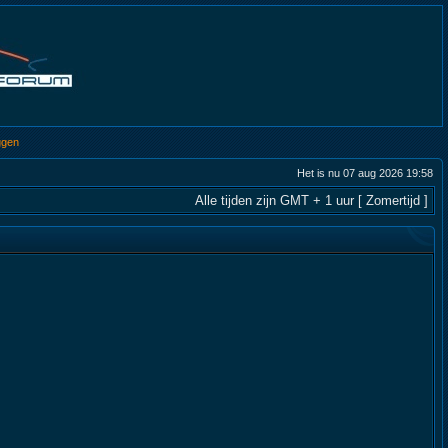
ggen
Het is nu 07 aug 2026 19:58
Alle tijden zijn GMT + 1 uur [ Zomertijd ]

....

Reproduce everything above exactly, images excluded.

■ Solution:
ggen
Het is nu 07 aug 2026 19:58
Alle tijden zijn GMT + 1 uur [ Zomertijd ]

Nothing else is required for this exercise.